Seçim tarihi yaklaştıkça siyaset sahnesi gibi yargı erki de hareketlenmeye başladı.
HDP’nin olası kapatılması halinde yerine düşünülen Demokratik Bölgeler Partisi (DBP)'ye yönelik olarak 9 ilde geçen hafta baskın yapılarak eş başkanı dâhil çok sayıda yönetici gözaltına alındı.
PKK'ye yönelik başlatılan bu operasyonda gözaltına alınan Demokratik Bölgeler Partisi (DBP) Eş Genel Başkanı Keskin Bayındır ve DBP'li yöneticilerden Hayrettin Altun, tutuklanarak cezaevine konuluyor.
DBP, basın açıklamasında toplumun alışageldiği ‘bol faşizm soslu’ retorikten sonra ‘Siyasi soykırıma’ uğradığını ilan ederek halktan tepki göstermesini istiyor.
DBP Eş Genel Başkanı "silahlı terör örgütüne üye olmak" suçundan tutuklanıyor.
Tabii ki parti yaptığı açıklamalarda ‘Siyasi soykırım’ diyor,’ faşizan saldırı’ diyor... Diyor da diyor.
Ancak seçim gerçeğinin yaklaşmakta olduğunu ve bu tür hamlelerin devam edeceğini tahmin etmek zor değil.
Yargıtay Cumhuriyet Başsavcısnın, HDP’nin hazine yardımı bulunan hesaplarına “ivedilikle” bloke konulmasını istemesini “HDP’nin terör örgütü ile organik bağı dava sürecinde de devam ediyor” gerekçesine dayandırması da kendiliğinden gelişen bir olay olmadığı söylenebilir.
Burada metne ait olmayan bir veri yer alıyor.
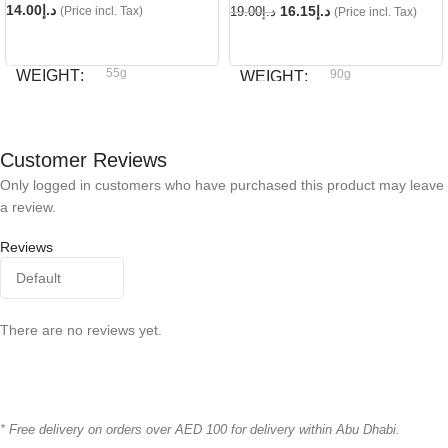
14.00
د.إ
16.15
د.إ
(Price incl. Tax)
19.00
د.إ
(Price incl. Tax)
READ MORE
ADD TO CART
55g
WEIGHT
90g
WEIGHT
Dog fest
BRAND
Dog fest
BRAND
Customer Reviews
Only logged in customers who have purchased this product may leave
a review.
Reviews
There are no reviews yet.
* Free delivery on orders over AED 100 for delivery within Abu Dhabi.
Anayasa Mahkemesinin, Yargıtay Başsavcısının talebini 5 Ocak'ta görüşeceği ve büyük ihtimalle hazine yardımının bloke edileceği şimdiden konuşulan bir durum.
HDP’ye karşı tabiri caizse seçim öncesi yapılan bir hazırlıklar listesinin uygulandığı anlaşılıyor.
HDP’nin, PKK’den tek farkının sadece silahlı olmaması olarak tarif edenler haksız sayılmasa da seçim öncesi yapılan ‘Kapatma’ manevraları toplumda nasıl yankı bulacak merak ediliyor.
Çünkü ‘Demokrasi’ deniliyor, seçim deniliyor, sonrasında ise bu tarz operasyonlarla siyasetin önüne geçiliyor! Şeklinde yorumlar ve savunmalar yapılıyor.
Gerçekte öyle midir? Tartışılır
Çünkü HDP ve sair isimlerle PKK’nin siyaset arenasındaki paydaş ve yandaşları da aynen PKK gibi hareket ederek her fırsatta sokağı karıştıracak kaos çıkaracak bir yönelime girdiler (6-8 Ekim’de olduğu gibi)
Tabii ki mevcut iktidar ve sistem için bugün bu siyasi partinin kapatılmasına ya da hazine yardımının bloke edilmesine giden yoldaki asıl argümanı 6-8 Ekim’deki olaylar değil. Bu olsa belki vatandaş da bu manevraları anlayışla karşılardı, ancak konunun daha çok yaklaşan seçimlerde karşı bloğu zayıflatmak olarak algılanıyor.
Oysa PKK/HDP olgusunu ‘Kürt siyaseti’ ve ‘Kürt halkının iradesi...’ gibi klasik ama tamamen yanlış olan söylemlerden uzaklaştırarak ve karşı blok ile irtibatlandırmadan değerlendirmek gerekir. Çünkü PKK ile onun siyasi uzantısı; Kürd halkının temsilcisi gibi davranmaktan çok dışarıdaki bazı güçlere hizmet edip durdular.
PKK/HDP, sahip olduğu zihniyet doğrultusunda ele alındığında her ne kadar bir sihirli kelime olarak kullanageldikleri ‘Emperyalizm’ karşıtlığının hiçbir tutarlılığının kalmadığını ve tamamen Küresel güçlerin hedefleri doğrultusunda hareket ettikleri yadsınamaz bir gerçek olsa da maalesef sistemin kullanageldiği ‘Irkçı- şovenist’ dil Kürd halkında bu tür operasyonları tekrar bir kazanıma dönüştürmesine yol açabilecektir.
PKK/HDP, Kürd halkının ‘Mağdur ve mazluma’ olan meyli ile ilgili tarihsel psikolojik bilinçaltından istifade edecektir.
Dağda olduğu gibi şehirlerde de iyice gerileyen organize güçlerine rağmen halkın bu psikolojisini kullanarak yapılan operasyonları kullanarak oy devşirmeye çalışacaktır.
Oysa birkaç gün önce Duran Kalkan’ın yaptığı açıklamada net olarak anlaşılıyor ki; PKK’nin gerilla gücü dağda üst üste yediği darbelerle afallamış durumda. Örgütsel organizesinin kontrolünü kaybetmeye doğru gittiği anlaşılan yoruma rağmen Ankara siyasetinin ‘Seçim hesapları’ yeni bir ‘Mağdur dayanışmasına’ yol açmamalıdır.